From BDSM Practitioner to Tech Founder: An Unconventional Fight To Combat Intimate Image Abuse
Professional dominatrix Madelaine Thomas represents far from your standard tech founder. After repeated occurrences of clients distributing her private explicit images, she felt "angry enough to do something about it" and turned to technology for a solution.
"These were beautiful pictures, I'm not ashamed of the photographs, I'm embarrassed of the way that they were weaponized by someone who I have never met," said Madelaine.
Just over a year after launching her venture, Image Angel, which employs covert digital tracking to identify perpetrators, has garnered significant recognition and was cited as exemplary procedure in an government-commissioned study recently.
This represents quite a departure from her background in offering BDSM services, working with clients in the world of kink and bondage.
A Widespread Issue
Intimate image abuse, commonly known as revenge porn, is a criminal offence with offenders risking two years in prison.

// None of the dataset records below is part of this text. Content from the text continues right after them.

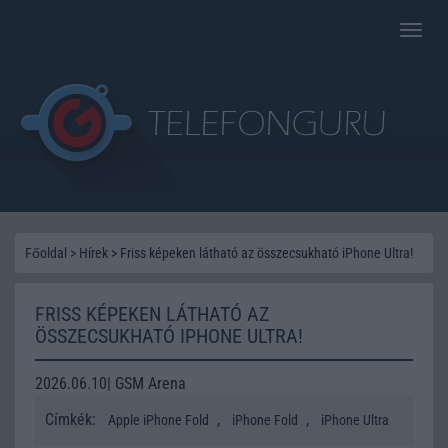
Toggle
naviga
Főoldal
>
Hírek
>
Friss képeken látható az összecsukható iPhone Ultra!
FRISS KÉPEKEN LÁTHATÓ AZ
ÖSSZECSUKHATÓ IPHONE ULTRA!
2026.06.10| GSM Arena
Címkék:
,
,
Apple iPhone Fold
iPhone Fold
iPhone Ultra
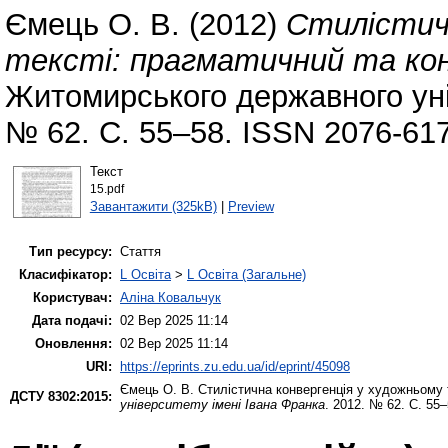
Ємець О. В.
(2012)
Стилістич
тексті: прагматичний та ко
Житомирського державного уні
№ 62. С. 55–58. ISSN 2076-61
Текст
15.pdf
Завантажити (325kB)
|
Preview
Тип ресурсу:
Стаття
Класифікатор:
L Освіта
>
L Освіта (Загальне)
Користувач:
Аліна Ковальчук
Дата подачі:
02 Вер 2025 11:14
Оновлення:
02 Вер 2025 11:14
URI:
https://eprints.zu.edu.ua/id/eprint/45098
Ємець О. В.
Стилістична конвергенція у художньому 
ДСТУ 8302:2015:
університету імені Івана Франка
. 2012. № 62. С. 55–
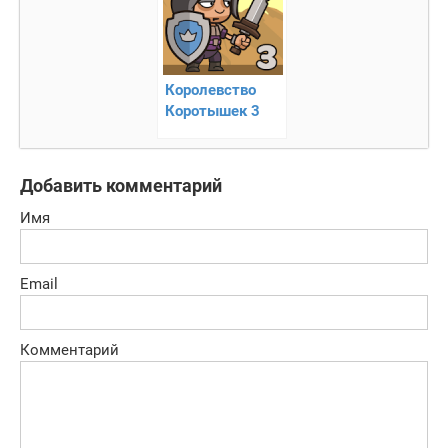
Королевство
Коротышек 3
Добавить комментарий
Имя
Email
Комментарий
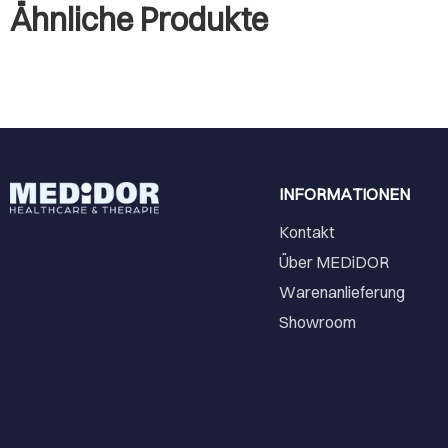
Ähnliche Produkte
INFORMATIONEN
Kontakt
Über MEDiDOR
Warenanlieferung
Showroom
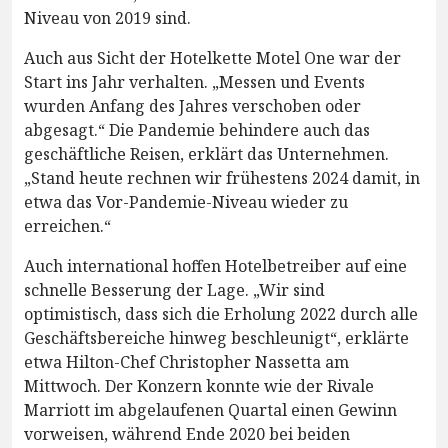
Niveau von 2019 sind.
Auch aus Sicht der Hotelkette Motel One war der
Start ins Jahr verhalten. „Messen und Events
wurden Anfang des Jahres verschoben oder
abgesagt.“ Die Pandemie behindere auch das
geschäftliche Reisen, erklärt das Unternehmen.
„Stand heute rechnen wir frühestens 2024 damit, in
etwa das Vor-Pandemie-Niveau wieder zu
erreichen.“
Auch international hoffen Hotelbetreiber auf eine
schnelle Besserung der Lage. „Wir sind
optimistisch, dass sich die Erholung 2022 durch alle
Geschäftsbereiche hinweg beschleunigt“, erklärte
etwa Hilton-Chef Christopher Nassetta am
Mittwoch. Der Konzern konnte wie der Rivale
Marriott im abgelaufenen Quartal einen Gewinn
vorweisen, während Ende 2020 bei beiden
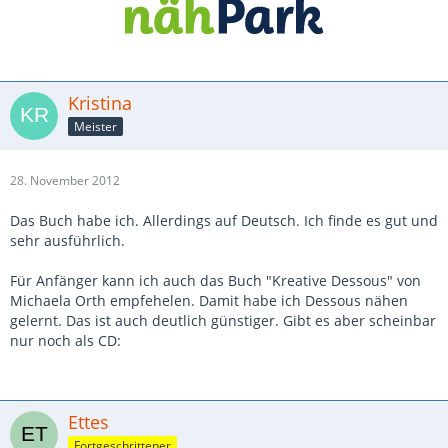
Kristina
Meister
28. November 2012
Das Buch habe ich. Allerdings auf Deutsch. Ich finde es gut und
sehr ausführlich.
Für Anfänger kann ich auch das Buch "Kreative Dessous" von
Michaela Orth empfehelen. Damit habe ich Dessous nähen
gelernt. Das ist auch deutlich günstiger. Gibt es aber scheinbar
nur noch als CD:
Ettes
Fortgeschrittener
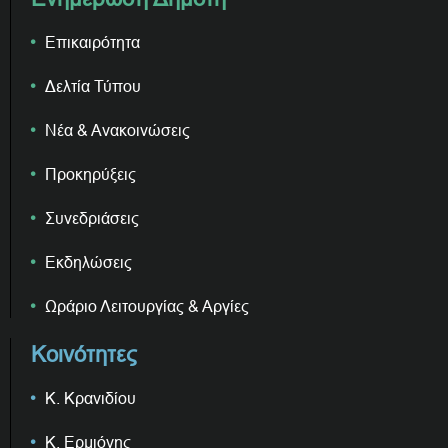
Επικαιρότητα
Δελτία Τύπου
Νέα & Ανακοινώσεις
Προκηρύξεις
Συνεδριάσεις
Εκδηλώσεις
Ωράριο Λειτουργίας & Αργίες
Κοινότητες
Κ. Κρανιδίου
Κ. Ερμιόνης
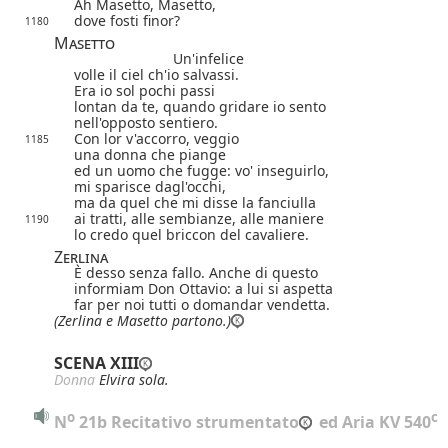
Ah Masetto, Masetto,
dove fosti finor?
1180
Masetto
Un'infelice
volle il ciel ch'io salvassi.
Era io sol pochi passi
lontan da te, quando gridare io sento
nell'opposto sentiero.
Con lor v'accorro, veggio
1185
una donna che piange
ed un uomo che fugge: vo' inseguirlo,
mi sparisce dagl'occhi,
ma da quel che mi disse la fanciulla
ai tratti, alle sembianze, alle maniere
1190
lo credo quel briccon del cavaliere.
Zerlina
È desso senza fallo. Anche di questo
informiam Don Ottavio: a lui si aspetta
far per noi tutti o domandar vendetta.
(Zerlina e Masetto partono.)
SCENA XIII
Donna
Elvira sola.
o
c
N
 21b Recitativo strumentato
 ed Aria KV 540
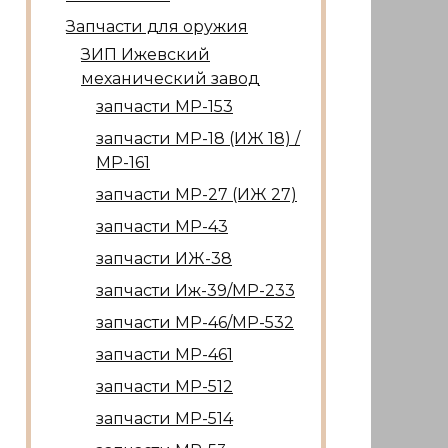
Запчасти для оружия
ЗИП Ижевский
механический завод
запчасти МР-153
запчасти МР-18 (ИЖ 18) /
МР-161
запчасти МР-27 (ИЖ 27)
запчасти МР-43
запчасти ИЖ-38
запчасти Иж-39/МР-233
запчасти МР-46/МР-532
запчасти МР-461
запчасти МР-512
запчасти МР-514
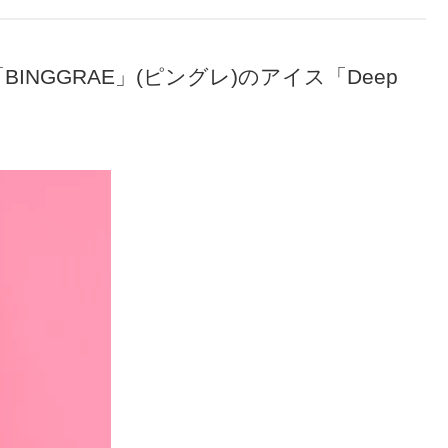
INGGRAE」(ピングレ)のアイス「Deep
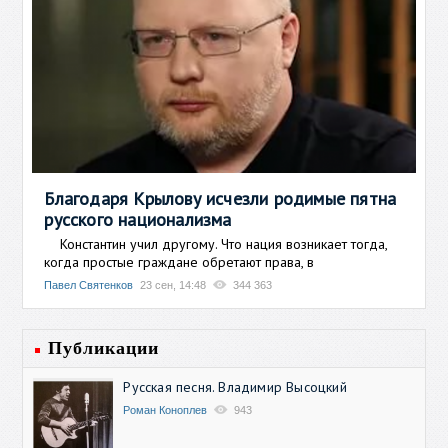
Благодаря Крылову исчезли родимые пятна
русского национализма
Константин учил другому. Что нация возникает тогда,
когда простые граждане обретают права, в
Павел Святенков
23 сен, 14:48
344 363
Публикации
Русская песня. Владимир Высоцкий
Роман Коноплев
943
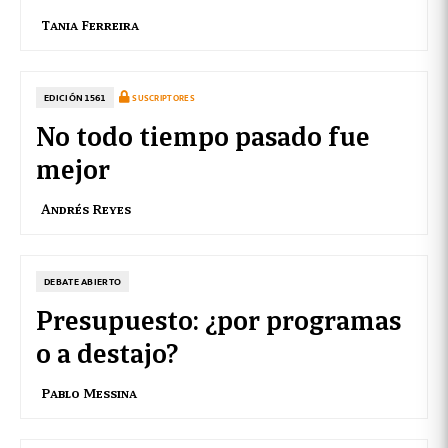
Tania Ferreira
EDICIÓN 1561
SUSCRIPTORES
No todo tiempo pasado fue
mejor
Andrés Reyes
DEBATE ABIERTO
Presupuesto: ¿por programas
o a destajo?
Pablo Messina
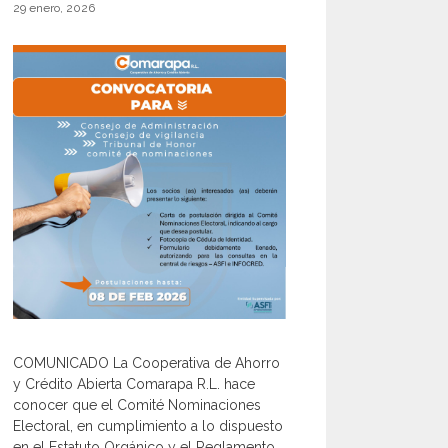
29 enero, 2026
COMUNICADO La Cooperativa de Ahorro
y Crédito Abierta Comarapa R.L. hace
conocer que el Comité Nominaciones
Electoral, en cumplimiento a lo dispuesto
en el Estatuto Orgánico y el Reglamento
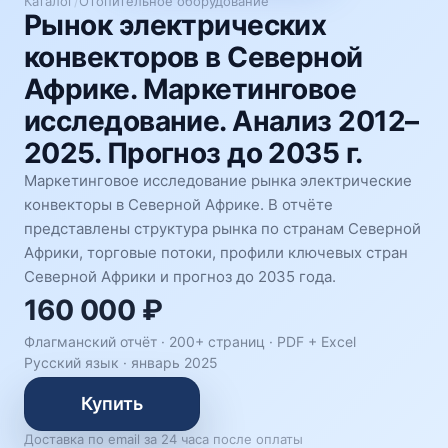
Каталог
/
Отопительное оборудование
Рынок электрических
конвекторов в Северной
Африке. Маркетинговое
исследование. Анализ 2012–
2025. Прогноз до 2035 г.
Маркетинговое исследование рынка электрические
конвекторы в Северной Африке. В отчёте
представлены структура рынка по странам Северной
Африки, торговые потоки, профили ключевых стран
Северной Африки и прогноз до 2035 года.
160 000 ₽
Флагманский отчёт · 200+ страниц ·
PDF + Excel
Русский язык
·
январь 2025
Купить
Доставка по email за 24 часа после оплаты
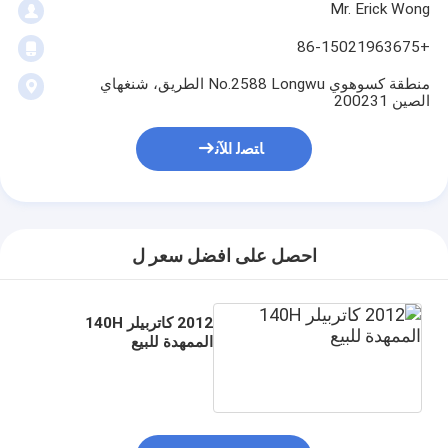
Mr. Erick Wong
+86-15021963675
منطقة كسوهوي No.2588 Longwu الطريق، شنغهاي
الصين 200231
ﺎﺘﺼﻟ ﺍﻶﻧ
احصل على افضل سعر ل
2012 كاتربيلر 140H
الممهدة للبيع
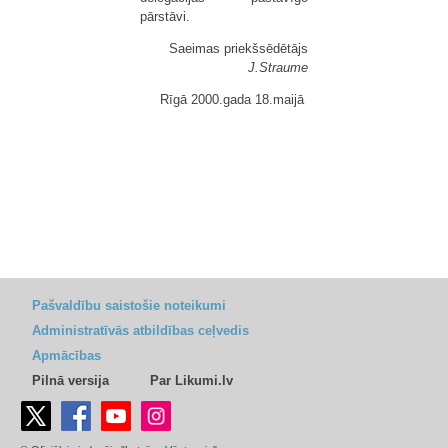
pārstāvi.
Saeimas priekšsēdētājs
J.Straume
Rīgā 2000.gada 18.maijā
Pašvaldību saistošie noteikumi
Administratīvās atbildības ceļvedis
Apmācības
Pilnā versija
Par Likumi.lv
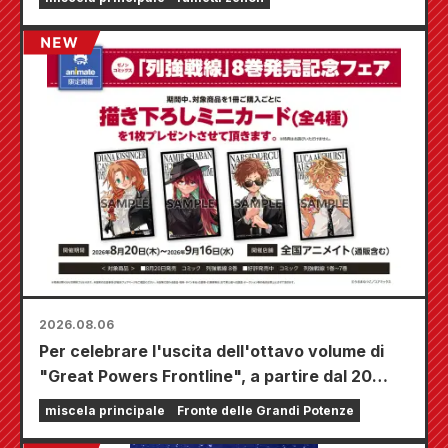
2026.08.06
Per celebrare l'uscita dell'ottavo volume di
"Great Powers Frontline", a partire dal 20
agosto si terrà una fiera a tempo limitato
miscela principale
Fronte delle Grandi Potenze
presso i negozi Animate di tutta la nazione,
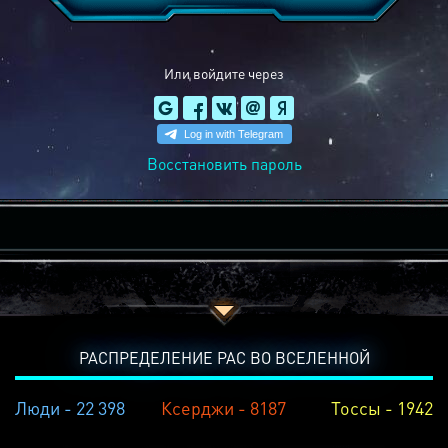
Или войдите через
Восстановить пароль
РАСПРЕДЕЛЕНИЕ РАС ВО ВСЕЛЕННОЙ
Люди - 22 398
Ксерджи - 8187
Тоссы - 1942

It is far from an issue exclusively faced by those in the adult entertainment sector. A report indicates that approximately 1.42% of the women in the UK is impacted by intimate image abuse each year.
Madelaine, 37, said victims endured shame and stigma. "In my view a lot of people will say, 'you shared a private image out on the internet, what do you expect?'," she noted.
"I demand dignity, I expect respect, and I expect trust, and I fail to understand why those are negotiable," she continued. "The reality that those images could be then shared in my community or with my loved ones and employed to cause them pain, that's unacceptable, that's not a decision I made, that's not an error on my part, that's an individual being an abuser."
An Unconventional Path
Madelaine has been practicing as a professional dominatrix, primarily online, for 10 years and always found her work liberating and satisfying. "It's me as a dominant woman, a woman who is confident and powerful, offering my body as a treat to someone because I wish to," she said.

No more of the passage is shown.